На вокзале Вологды тогда скопилось много сотен человек, освободившихся из заключения, которым комендант советовал сходить в НКГБ по Вологодской области за разрешением на право выезда из города. А мы сидели на своих мешках, как пригвожденные, и никуда не двигались, находясь в состоянии душевного паралича. Но вот один из нас решил разведать ситуацию и не спеша пошел в НКГБ. Мы беспокоились за своего смелого товарища, однако он вернулся невредимым с разрешением на право выезда из Вологды. Через два часа мы, все освобожденные из заключения, имели на руках пропуска на право выезда из Вологды в Москву.

 

- 233 -

...Товарно-пассажирский поезд привез нас в столицу в девять часов вечера. Я позвонил своей сестре на квартиру, но она в те дни жила на даче под Москвой. Предупредив товарищей, оставшихся на вокзале ночевать до утра, я без промедления на подмосковном поезде отправился искать свою сестру.
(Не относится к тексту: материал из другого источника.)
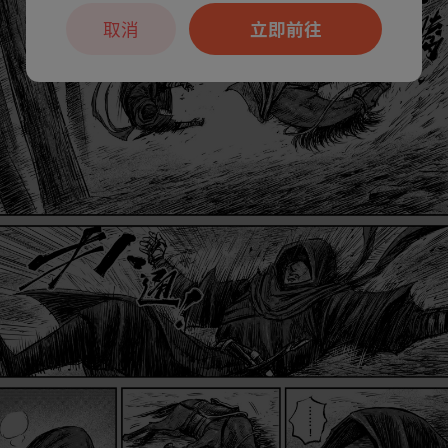
取消
立即前往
Однако мне не повезло: я не нашел ни улицы, ни дома, где жила сестра, и вернулся в город за полночь. Не зная ничего о новых правилах в столице, запрещавших ночью выходить без разрешения на улицу, я, не заходя в здание вокзала, пошел от Ленинградского вокзала через площадь к Ярославскому. В поздний час на улице было темно и невозможно различить предметы. Меня немедленно окликнули:

— Кто идет?

Я не ответил и продолжал идти. Тогда меня остановил патруль и осветил карманным фонарем. Я слышал, как со всех сторон в мой адрес слышались ругательства, а кто-то мне даже скомандовал:

- Ни с места! Руки вверх!

Меня тотчас схватили под руки и повели в вокзальную милицию, которая тогда размещалась в подвале Ярославского вокзала. По дороге туда меня раз двадцать называли поджигателем, шпионом, диверсантом. Я молчал и ничего не отвечал. В подвале у меня отняли все документы и полунасмешливо сказали:

— А теперь сиди и жди своей судьбы!

Всю ночь в милицию бесцеремонно приводили молодых рабочих, которые гуляли с девушками по московским улицам. Они не знали, как и я, о запрещении ходить по городу в ночное время без разрешения властей. За эту вольность завтра, может быть, их всех пошлют под конвоем рыть окопы вокруг города, ну а меня, наверное, отправят по этапу снова на каторгу или на фронт в штрафную роту на передний край. Так мне думалось тогда...

Но вот к восьми часам утра пришла начальница отделения милиции и стала вызывать задержанных. Одни из них вернулись с документами в руках, другим сказали обождать. Меня вызвали в кабинет последним. Подойдя к столу на-

 

- 234 -

чальницы, которая знакомилась с моими документами, я приготовился отвечать на вопросы. Но она, прочтя документы, взглянула мне в глаза. Моя судьба тогда была в ее руках. И вдруг она сказала, возвращая мне документы:

— А вам нужно покинуть город в двадцать четыре часа!

Я посмотрел в ее глаза и увидел в них сочувствие. В тот момент я подумал, что в карательных войсках на должности начальников должны работать только женщины.

Чтобы узнать, куда нам нужно теперь ехать (немцы подходили к Житомиру), мы пошли в комендатуру КГБ и записались на прием к дежурному. Когда я подошел к окну, меня спросили:

— Ну, а вы куда хотите ехать вместо Житомира?

Я ответил сразу:

— В Воротынск Калужской области.

Комендант сменил мне подорожную и пожелал счастливого пути. Чекисты, видимо, в то время находились в состоянии цейтнота, не имея времени на выбор лучшего решения. Простившись со своими спутниками-каторжанами и пожелав им счастья в жизни, я пошел пешком на Киевский вокзал, где через два часа сел в пассажирский поезд и уехал в Воротынск.